WORK ORDER:
Each record that follows should be repeated exactly, with no pictures carried over.

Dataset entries

◇ ◇ ◇ ◇ ◇

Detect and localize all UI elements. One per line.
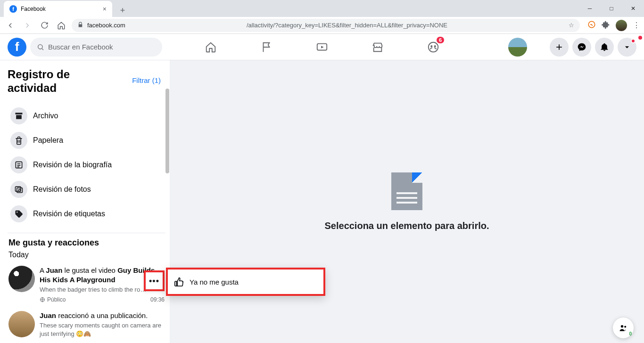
search-placeholder: Buscar en Facebook bbox=[48, 43, 113, 51]
notifications-button[interactable] bbox=[595, 38, 614, 57]
extension-icon[interactable] bbox=[587, 20, 596, 31]
timeline-review-icon bbox=[10, 156, 27, 173]
top-nav: 6 bbox=[185, 36, 459, 58]
address-domain: facebook.com bbox=[87, 22, 125, 29]
profile-avatar-icon[interactable] bbox=[616, 20, 627, 31]
facebook-favicon-icon: f bbox=[9, 5, 17, 13]
activity-avatar bbox=[8, 266, 35, 292]
close-tab-icon[interactable]: × bbox=[103, 5, 107, 13]
sidebar-item-label: Revisión de etiquetas bbox=[33, 210, 105, 218]
create-button[interactable] bbox=[550, 38, 569, 57]
svg-point-1 bbox=[38, 44, 42, 49]
svg-point-9 bbox=[19, 189, 21, 191]
svg-point-5 bbox=[434, 45, 436, 47]
privacy-label: Público bbox=[47, 296, 66, 303]
nav-groups[interactable]: 6 bbox=[407, 36, 459, 58]
nav-pages[interactable] bbox=[240, 36, 292, 58]
activity-avatar bbox=[8, 311, 35, 337]
sidebar-item-tag-review[interactable]: Revisión de etiquetas bbox=[8, 202, 165, 226]
tab-title: Facebook bbox=[21, 6, 46, 12]
sidebar-item-photo-review[interactable]: Revisión de fotos bbox=[8, 177, 165, 202]
trash-icon bbox=[10, 132, 27, 149]
empty-state-text: Selecciona un elemento para abrirlo. bbox=[324, 220, 489, 231]
user-avatar[interactable] bbox=[508, 38, 527, 57]
globe-icon bbox=[40, 297, 45, 302]
svg-point-12 bbox=[624, 326, 626, 328]
address-path: /allactivity/?category_key=LIKES&filter_… bbox=[129, 22, 565, 29]
sidebar: Registro de actividad Filtrar (1) Archiv… bbox=[0, 60, 170, 343]
sidebar-item-timeline-review[interactable]: Revisión de la biografía bbox=[8, 153, 165, 177]
back-button[interactable] bbox=[4, 19, 17, 32]
browser-toolbar: facebook.com /allactivity/?category_key=… bbox=[0, 17, 644, 34]
activity-description: These scary moments caught on camera are… bbox=[40, 321, 165, 338]
browser-tab[interactable]: f Facebook × bbox=[4, 1, 112, 17]
new-message-count: 0 bbox=[629, 331, 632, 336]
close-window-button[interactable]: ✕ bbox=[622, 0, 644, 17]
home-button[interactable] bbox=[55, 19, 68, 32]
nav-marketplace[interactable] bbox=[352, 36, 404, 58]
minimize-button[interactable]: ─ bbox=[579, 0, 601, 17]
notification-dot-icon bbox=[631, 39, 636, 43]
like-icon bbox=[173, 277, 184, 287]
chevron-down-icon bbox=[622, 42, 632, 52]
facebook-header: f Buscar en Facebook 6 bbox=[0, 34, 644, 60]
bookmark-star-icon[interactable]: ☆ bbox=[569, 22, 574, 29]
section-likes-reactions: Me gusta y reacciones bbox=[8, 238, 165, 248]
lock-icon bbox=[77, 22, 83, 29]
photo-review-icon bbox=[10, 181, 27, 198]
context-menu-label: Ya no me gusta bbox=[190, 278, 239, 286]
new-tab-button[interactable]: + bbox=[116, 4, 129, 17]
svg-point-4 bbox=[430, 45, 432, 47]
marketplace-icon bbox=[372, 41, 384, 53]
people-icon bbox=[619, 323, 628, 333]
header-right bbox=[508, 38, 636, 57]
watch-icon bbox=[316, 41, 328, 53]
archive-icon bbox=[10, 107, 27, 124]
divider bbox=[8, 233, 165, 233]
bell-icon bbox=[600, 42, 609, 52]
forward-button[interactable] bbox=[21, 19, 34, 32]
tag-icon bbox=[10, 205, 27, 222]
extensions-puzzle-icon[interactable] bbox=[602, 20, 610, 31]
filter-link[interactable]: Filtrar (1) bbox=[132, 76, 161, 84]
groups-icon bbox=[427, 41, 439, 53]
sidebar-item-label: Revisión de fotos bbox=[33, 185, 91, 194]
search-input[interactable]: Buscar en Facebook bbox=[30, 38, 162, 57]
activity-text: Juan reaccionó a una publicación. bbox=[40, 311, 165, 320]
sidebar-item-archive[interactable]: Archivo bbox=[8, 104, 165, 128]
search-icon bbox=[37, 43, 44, 51]
svg-point-11 bbox=[621, 325, 623, 327]
facebook-logo-icon[interactable]: f bbox=[8, 38, 26, 57]
plus-icon bbox=[554, 42, 564, 52]
empty-document-icon bbox=[391, 172, 422, 210]
new-message-button[interactable]: 0 bbox=[613, 318, 634, 338]
chrome-menu-icon[interactable]: ⋮ bbox=[633, 21, 640, 30]
window-controls: ─ □ ✕ bbox=[579, 0, 644, 17]
address-bar[interactable]: facebook.com /allactivity/?category_key=… bbox=[72, 19, 580, 32]
nav-home[interactable] bbox=[185, 36, 237, 58]
activity-time: 09:36 bbox=[150, 296, 165, 303]
sidebar-item-label: Revisión de la biografía bbox=[33, 161, 112, 169]
sidebar-item-label: Archivo bbox=[33, 112, 58, 120]
sidebar-item-trash[interactable]: Papelera bbox=[8, 128, 165, 153]
svg-point-3 bbox=[429, 42, 438, 51]
sidebar-item-label: Papelera bbox=[33, 136, 63, 145]
activity-item[interactable]: A Juan le gusta el video Guy Builds His … bbox=[8, 263, 165, 308]
groups-badge: 6 bbox=[437, 37, 444, 43]
account-menu-button[interactable] bbox=[618, 38, 636, 57]
browser-tab-strip: f Facebook × + ─ □ ✕ bbox=[0, 0, 644, 17]
context-menu-unlike[interactable]: Ya no me gusta bbox=[166, 268, 325, 296]
nav-watch[interactable] bbox=[296, 36, 348, 58]
flag-icon bbox=[260, 41, 272, 53]
messenger-icon bbox=[577, 42, 586, 52]
messenger-button[interactable] bbox=[572, 38, 591, 57]
activity-options-button[interactable]: ••• bbox=[144, 270, 165, 291]
day-label: Today bbox=[8, 251, 165, 259]
home-icon bbox=[205, 41, 217, 53]
reload-button[interactable] bbox=[38, 19, 51, 32]
maximize-button[interactable]: □ bbox=[601, 0, 622, 17]
main-panel: Selecciona un elemento para abrirlo. bbox=[170, 60, 644, 343]
page-title: Registro de actividad bbox=[8, 68, 111, 95]
scroll-indicator-dot bbox=[638, 36, 642, 40]
activity-item[interactable]: Juan reaccionó a una publicación. These … bbox=[8, 308, 165, 343]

◇ ◇ ◇ ◇ ◇

WRITTEN SOLUTION:
Detect and localize all UI elements. One per line.
search-placeholder: Buscar en Facebook bbox=[48, 43, 113, 51]
notifications-button[interactable] bbox=[595, 38, 614, 57]
extension-icon[interactable] bbox=[587, 20, 596, 31]
timeline-review-icon bbox=[10, 156, 27, 173]
top-nav: 6 bbox=[185, 36, 459, 58]
address-domain: facebook.com bbox=[87, 22, 125, 29]
profile-avatar-icon[interactable] bbox=[616, 20, 627, 31]
facebook-favicon-icon: f bbox=[9, 5, 17, 13]
activity-avatar bbox=[8, 266, 35, 292]
close-tab-icon[interactable]: × bbox=[103, 5, 107, 13]
sidebar-item-label: Revisión de etiquetas bbox=[33, 210, 105, 218]
create-button[interactable] bbox=[550, 38, 569, 57]
svg-point-1 bbox=[38, 44, 42, 49]
svg-point-9 bbox=[19, 189, 21, 191]
svg-point-5 bbox=[434, 45, 436, 47]
privacy-label: Público bbox=[47, 296, 66, 303]
nav-groups[interactable]: 6 bbox=[407, 36, 459, 58]
nav-pages[interactable] bbox=[240, 36, 292, 58]
activity-avatar bbox=[8, 311, 35, 337]
sidebar-item-tag-review[interactable]: Revisión de etiquetas bbox=[8, 202, 165, 226]
tab-title: Facebook bbox=[21, 6, 46, 12]
sidebar-item-photo-review[interactable]: Revisión de fotos bbox=[8, 177, 165, 202]
trash-icon bbox=[10, 132, 27, 149]
empty-state-text: Selecciona un elemento para abrirlo. bbox=[324, 220, 489, 231]
user-avatar[interactable] bbox=[508, 38, 527, 57]
globe-icon bbox=[40, 297, 45, 302]
svg-point-12 bbox=[624, 326, 626, 328]
address-path: /allactivity/?category_key=LIKES&filter_… bbox=[129, 22, 565, 29]
sidebar: Registro de actividad Filtrar (1) Archiv… bbox=[0, 60, 170, 343]
sidebar-item-timeline-review[interactable]: Revisión de la biografía bbox=[8, 153, 165, 177]
back-button[interactable] bbox=[4, 19, 17, 32]
browser-toolbar: facebook.com /allactivity/?category_key=… bbox=[0, 17, 644, 34]
activity-description: These scary moments caught on camera are… bbox=[40, 321, 165, 338]
browser-tab[interactable]: f Facebook × bbox=[4, 1, 112, 17]
new-message-count: 0 bbox=[629, 331, 632, 336]
close-window-button[interactable]: ✕ bbox=[622, 0, 644, 17]
home-button[interactable] bbox=[55, 19, 68, 32]
nav-marketplace[interactable] bbox=[352, 36, 404, 58]
minimize-button[interactable]: ─ bbox=[579, 0, 601, 17]
notification-dot-icon bbox=[631, 39, 636, 43]
like-icon bbox=[173, 277, 184, 287]
chevron-down-icon bbox=[622, 42, 632, 52]
facebook-header: f Buscar en Facebook 6 bbox=[0, 34, 644, 60]
bookmark-star-icon[interactable]: ☆ bbox=[569, 22, 574, 29]
section-likes-reactions: Me gusta y reacciones bbox=[8, 238, 165, 248]
lock-icon bbox=[77, 22, 83, 29]
photo-review-icon bbox=[10, 181, 27, 198]
context-menu-label: Ya no me gusta bbox=[190, 278, 239, 286]
new-tab-button[interactable]: + bbox=[116, 4, 129, 17]
svg-point-4 bbox=[430, 45, 432, 47]
marketplace-icon bbox=[372, 41, 384, 53]
people-icon bbox=[619, 323, 628, 333]
header-right bbox=[508, 38, 636, 57]
watch-icon bbox=[316, 41, 328, 53]
archive-icon bbox=[10, 107, 27, 124]
divider bbox=[8, 233, 165, 233]
bell-icon bbox=[600, 42, 609, 52]
forward-button[interactable] bbox=[21, 19, 34, 32]
tag-icon bbox=[10, 205, 27, 222]
extensions-puzzle-icon[interactable] bbox=[602, 20, 610, 31]
filter-link[interactable]: Filtrar (1) bbox=[132, 76, 161, 84]
groups-icon bbox=[427, 41, 439, 53]
sidebar-item-label: Revisión de fotos bbox=[33, 185, 91, 194]
search-input[interactable]: Buscar en Facebook bbox=[30, 38, 162, 57]
activity-text: Juan reaccionó a una publicación. bbox=[40, 311, 165, 320]
sidebar-item-archive[interactable]: Archivo bbox=[8, 104, 165, 128]
search-icon bbox=[37, 43, 44, 51]
svg-point-11 bbox=[621, 325, 623, 327]
facebook-logo-icon[interactable]: f bbox=[8, 38, 26, 57]
plus-icon bbox=[554, 42, 564, 52]
empty-document-icon bbox=[391, 172, 422, 210]
new-message-button[interactable]: 0 bbox=[613, 318, 634, 338]
chrome-menu-icon[interactable]: ⋮ bbox=[633, 21, 640, 30]
window-controls: ─ □ ✕ bbox=[579, 0, 644, 17]
address-bar[interactable]: facebook.com /allactivity/?category_key=… bbox=[72, 19, 580, 32]
nav-home[interactable] bbox=[185, 36, 237, 58]
activity-time: 09:36 bbox=[150, 296, 165, 303]
sidebar-item-label: Revisión de la biografía bbox=[33, 161, 112, 169]
sidebar-item-label: Archivo bbox=[33, 112, 58, 120]
sidebar-item-trash[interactable]: Papelera bbox=[8, 128, 165, 153]
svg-point-3 bbox=[429, 42, 438, 51]
sidebar-item-label: Papelera bbox=[33, 136, 63, 145]
activity-item[interactable]: A Juan le gusta el video Guy Builds His … bbox=[8, 263, 165, 308]
groups-badge: 6 bbox=[437, 37, 444, 43]
account-menu-button[interactable] bbox=[618, 38, 636, 57]
browser-tab-strip: f Facebook × + ─ □ ✕ bbox=[0, 0, 644, 17]
context-menu-unlike[interactable]: Ya no me gusta bbox=[166, 268, 325, 296]
nav-watch[interactable] bbox=[296, 36, 348, 58]
flag-icon bbox=[260, 41, 272, 53]
messenger-icon bbox=[577, 42, 586, 52]
messenger-button[interactable] bbox=[572, 38, 591, 57]
activity-options-button[interactable]: ••• bbox=[144, 270, 165, 291]
day-label: Today bbox=[8, 251, 165, 259]
home-icon bbox=[205, 41, 217, 53]
reload-button[interactable] bbox=[38, 19, 51, 32]
maximize-button[interactable]: □ bbox=[601, 0, 622, 17]
main-panel: Selecciona un elemento para abrirlo. bbox=[170, 60, 644, 343]
page-title: Registro de actividad bbox=[8, 68, 111, 95]
scroll-indicator-dot bbox=[638, 36, 642, 40]
activity-item[interactable]: Juan reaccionó a una publicación. These … bbox=[8, 308, 165, 343]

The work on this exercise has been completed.